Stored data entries
[Start of section]

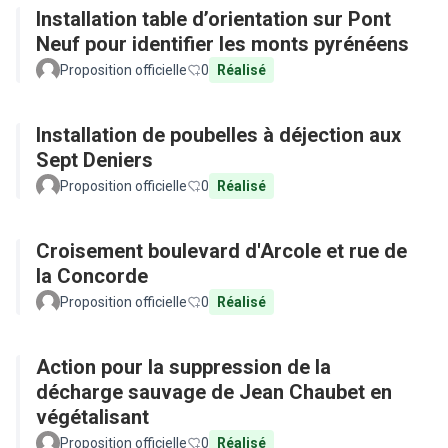
Installation table d’orientation sur Pont
Neuf pour identifier les monts pyrénéens
Proposition officielle
0
Réalisé
Installation de poubelles à déjection aux
Sept Deniers
Proposition officielle
0
Réalisé
Croisement boulevard d'Arcole et rue de
la Concorde
Proposition officielle
0
Réalisé
Action pour la suppression de la
décharge sauvage de Jean Chaubet en
végétalisant
Proposition officielle
0
Réalisé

[End of section]

WORK ORDER:
Wherever the string "Installation" occurs in the data, copy the line that holds it.

SOLUTION:
Installation table d’orientation sur Pont
Installation de poubelles à déjection aux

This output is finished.